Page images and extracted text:
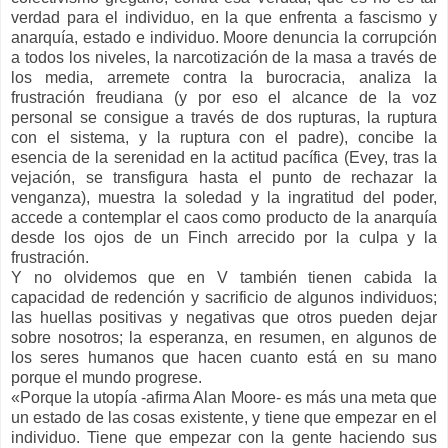
verdad para el individuo, en la que enfrenta a fascismo y
anarquía, estado e individuo. Moore denuncia la corrupción
a todos los niveles, la narcotización de la masa a través de
los media, arremete contra la burocracia, analiza la
frustración freudiana (y por eso el alcance de la voz
personal se consigue a través de dos rupturas, la ruptura
con el sistema, y la ruptura con el padre), concibe la
esencia de la serenidad en la actitud pacífica (Evey, tras la
vejación, se transfigura hasta el punto de rechazar la
venganza), muestra la soledad y la ingratitud del poder,
accede a contemplar el caos como producto de la anarquía
desde los ojos de un Finch arrecido por la culpa y la
frustración.
Y no olvidemos que en V también tienen cabida la
capacidad de redención y sacrificio de algunos individuos;
las huellas positivas y negativas que otros pueden dejar
sobre nosotros; la esperanza, en resumen, en algunos de
los seres humanos que hacen cuanto está en su mano
porque el mundo progrese.
«Porque la utopía -afirma Alan Moore- es más una meta que
un estado de las cosas existente, y tiene que empezar en el
individuo. Tiene que empezar con la gente haciendo sus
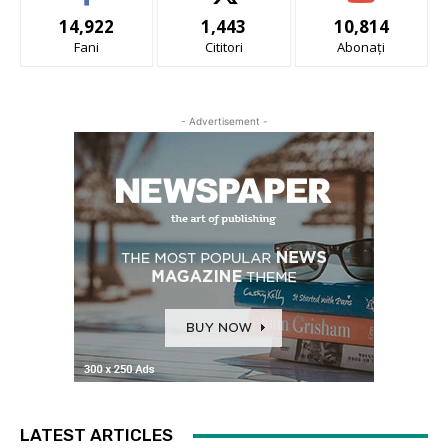
14,922
1,443
10,814
Fani
Cititori
Abonați
- Advertisement -
LATEST ARTICLES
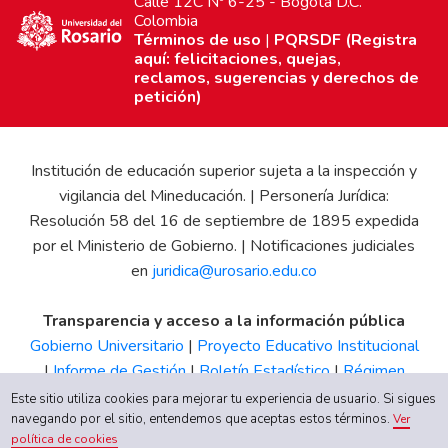
Calle 12C Nº 6-25 - Bogotá D.C.
Colombia
Términos de uso
|
PQRSDF (Registra
aquí: felicitaciones, quejas,
reclamos, sugerencias y derechos de
petición)
Institución de educación superior sujeta a la inspección y
vigilancia del Mineducación. | Personería Jurídica:
Resolución 58 del 16 de septiembre de 1895 expedida
por el Ministerio de Gobierno. | Notificaciones judiciales
en
juridica@urosario.edu.co
Transparencia y acceso a la información pública
Gobierno Universitario
|
Proyecto Educativo Institucional
|
Informe de Gestión
|
Boletín Estadístico
|
Régimen
Tributario
|
Estados Financieros
|
Código de Ética
|
Canal
Este sitio utiliza cookies para mejorar tu experiencia de usuario. Si sigues
de Integridad UR
navegando por el sitio, entendemos que aceptas estos términos.
Ver
política de cookies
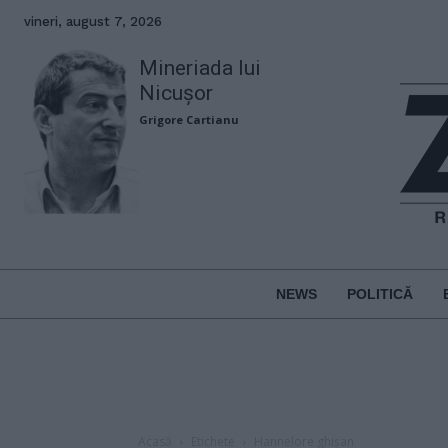
vineri, august 7, 2026
Mineriada lui
Nicușor
Grigore Cartianu
NEWS
POLITICĂ
Acasă
Etichete
Hannelore ghișan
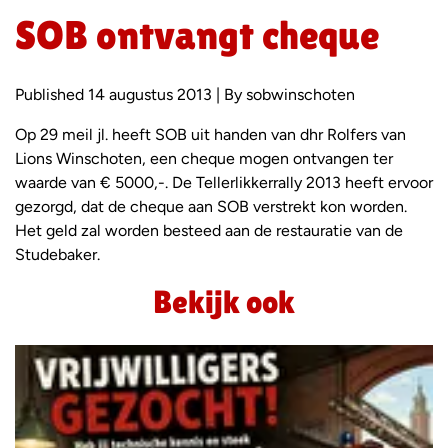
SOB ontvangt cheque
Published 14 augustus 2013 | By sobwinschoten
Op 29 meil jl. heeft SOB uit handen van dhr Rolfers van
Lions Winschoten, een cheque mogen ontvangen ter
waarde van € 5000,-. De Tellerlikkerrally 2013 heeft ervoor
gezorgd, dat de cheque aan SOB verstrekt kon worden.
Het geld zal worden besteed aan de restauratie van de
Studebaker.
Bekijk ook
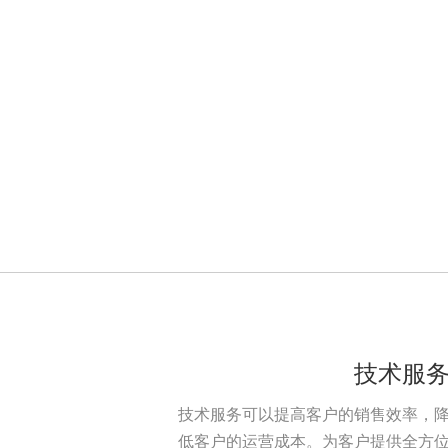
6. 为确保电缆防水，采取以下措施：APL
技术服
技术服务可以提高客户的销售效率，
低客户的运营成本。为客户提供全方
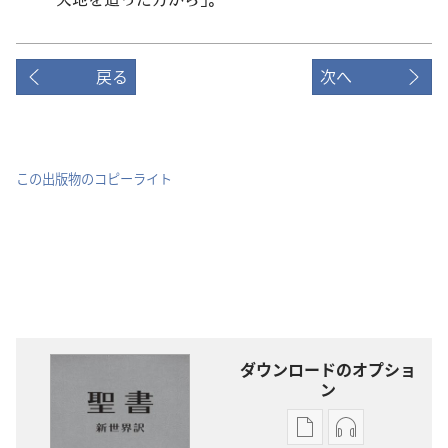
戻る
次へ
この出版物のコピーライト
ダウンロードのオプショ
ン
出
オー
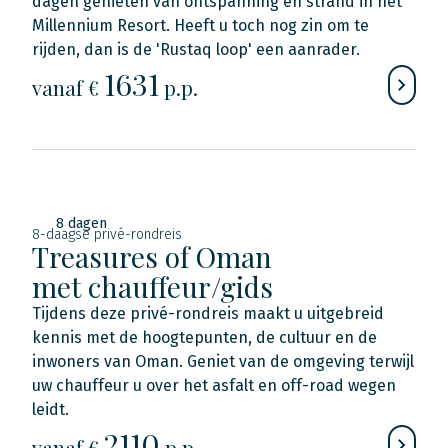
dagen genieten van ontspanning en strand in het
Millennium Resort. Heeft u toch nog zin om te
rijden, dan is de 'Rustaq loop' een aanrader.
1631
vanaf €
p.p.
8 dagen
8-daagse privé-rondreis
Treasures of Oman
met chauffeur/gids
Tijdens deze privé-rondreis maakt u uitgebreid
kennis met de hoogtepunten, de cultuur en de
inwoners van Oman. Geniet van de omgeving terwijl
uw chauffeur u over het asfalt en off-road wegen
leidt.
2110
vanaf €
p.p.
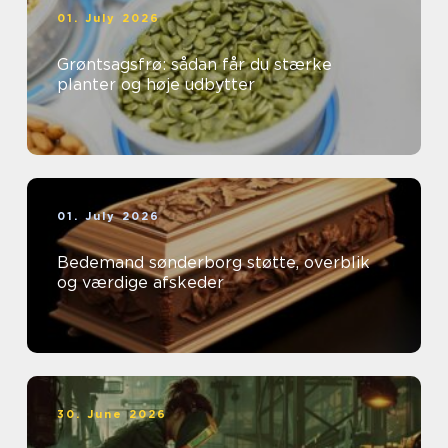
01. July 2026
Grøntsagsfrø: sådan får du stærke
planter og høje udbytter
01. July 2026
Bedemand sønderborg støtte, overblik
og værdige afskeder
30. June 2026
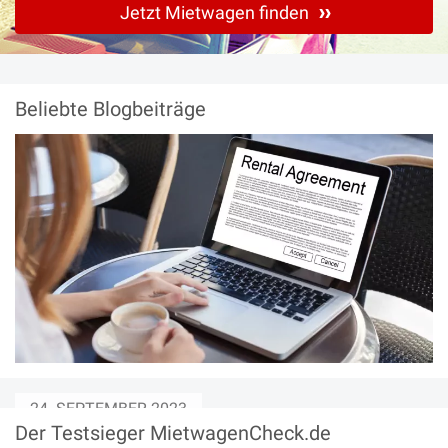
Jetzt Mietwagen finden
Beliebte Blogbeiträge
24. SEPTEMBER 2023
Der Testsieger MietwagenCheck.de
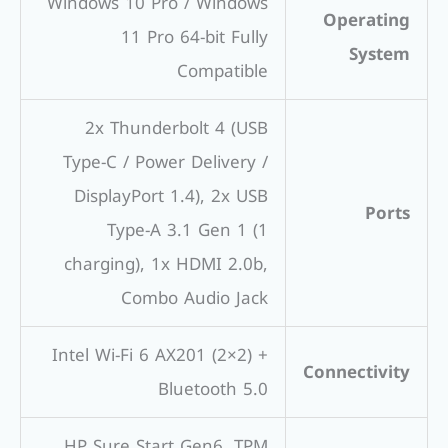
Windows 10 Pro / Windows
Operating
11 Pro 64-bit Fully
System
Compatible
2x Thunderbolt 4 (USB
Type-C / Power Delivery /
DisplayPort 1.4), 2x USB
Ports
Type-A 3.1 Gen 1 (1
charging), 1x HDMI 2.0b,
Combo Audio Jack
Intel Wi-Fi 6 AX201 (2×2) +
Connectivity
Bluetooth 5.0
HP Sure Start Gen6, TPM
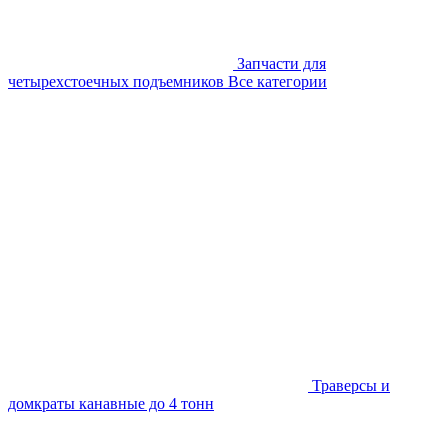
Запчасти для
четырехстоечных подъемников
Все категории
Траверсы и
домкраты канавные до 4 тонн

Problem requirements
Output a faithful copy of the data, with each picture left out.

Result of the task
verdad para el individuo, en la que enfrenta a fascismo y
anarquía, estado e individuo. Moore denuncia la corrupción
a todos los niveles, la narcotización de la masa a través de
los media, arremete contra la burocracia, analiza la
frustración freudiana (y por eso el alcance de la voz
personal se consigue a través de dos rupturas, la ruptura
con el sistema, y la ruptura con el padre), concibe la
esencia de la serenidad en la actitud pacífica (Evey, tras la
vejación, se transfigura hasta el punto de rechazar la
venganza), muestra la soledad y la ingratitud del poder,
accede a contemplar el caos como producto de la anarquía
desde los ojos de un Finch arrecido por la culpa y la
frustración.
Y no olvidemos que en V también tienen cabida la
capacidad de redención y sacrificio de algunos individuos;
las huellas positivas y negativas que otros pueden dejar
sobre nosotros; la esperanza, en resumen, en algunos de
los seres humanos que hacen cuanto está en su mano
porque el mundo progrese.
«Porque la utopía -afirma Alan Moore- es más una meta que
un estado de las cosas existente, y tiene que empezar en el
individuo. Tiene que empezar con la gente haciendo sus
14,922
1,443
10,814
Fani
Cititori
Abonați
- Advertisement -
LATEST ARTICLES
Calle 12C Nº 6-25 - Bogotá D.C.
Colombia
Términos de uso
|
PQRSDF (Registra
aquí: felicitaciones, quejas,
reclamos, sugerencias y derechos de
petición)
Institución de educación superior sujeta a la inspección y
vigilancia del Mineducación. | Personería Jurídica:
Resolución 58 del 16 de septiembre de 1895 expedida
por el Ministerio de Gobierno. | Notificaciones judiciales
en
juridica@urosario.edu.co
Transparencia y acceso a la información pública
Gobierno Universitario
|
Proyecto Educativo Institucional
|
Informe de Gestión
|
Boletín Estadístico
|
Régimen
Tributario
|
Estados Financieros
|
Código de Ética
|
Canal
Este sitio utiliza cookies para mejorar tu experiencia de usuario. Si sigues
de Integridad UR
navegando por el sitio, entendemos que aceptas estos términos.
Ver
política de cookies
vineri, august 7, 2026
Mineriada lui
Nicușor
Grigore Cartianu
NEWS
POLITICĂ
Acasă
Etichete
Hannelore ghișan
SOB ontvangt cheque
Published 14 augustus 2013 | By sobwinschoten
Op 29 meil jl. heeft SOB uit handen van dhr Rolfers van
Lions Winschoten, een cheque mogen ontvangen ter
waarde van € 5000,-. De Tellerlikkerrally 2013 heeft ervoor
gezorgd, dat de cheque aan SOB verstrekt kon worden.
Het geld zal worden besteed aan de restauratie van de
Studebaker.
Bekijk ook
6. 为确保电缆防水，采取以下措施：APL
技术服
技术服务可以提高客户的销售效率，
低客户的运营成本。为客户提供全方
戻る
次へ
この出版物のコピーライト
ダウンロードのオプショ
ン
出
オー
dagen genieten van ontspanning en strand in het
Millennium Resort. Heeft u toch nog zin om te
rijden, dan is de 'Rustaq loop' een aanrader.
1631
vanaf €
p.p.
8 dagen
8-daagse privé-rondreis
Treasures of Oman
met chauffeur/gids
Tijdens deze privé-rondreis maakt u uitgebreid
kennis met de hoogtepunten, de cultuur en de
inwoners van Oman. Geniet van de omgeving terwijl
uw chauffeur u over het asfalt en off-road wegen
leidt.
2110
vanaf €
p.p.
01. July 2026
Grøntsagsfrø: sådan får du stærke
planter og høje udbytter
01. July 2026
Bedemand sønderborg støtte, overblik
og værdige afskeder
30. June 2026
Jetzt Mietwagen finden
Beliebte Blogbeiträge
24. SEPTEMBER 2023
Der Testsieger MietwagenCheck.de
Windows 10 Pro / Windows
Operating
11 Pro 64-bit Fully
System
Compatible
2x Thunderbolt 4 (USB
Type-C / Power Delivery /
DisplayPort 1.4), 2x USB
Ports
Type-A 3.1 Gen 1 (1
charging), 1x HDMI 2.0b,
Combo Audio Jack
Intel Wi-Fi 6 AX201 (2×2) +
Connectivity
Bluetooth 5.0
HP Sure Start Gen6, TPM
Запчасти для
четырехстоечных подъемников
Все категории
Траверсы и
домкраты канавные до 4 тонн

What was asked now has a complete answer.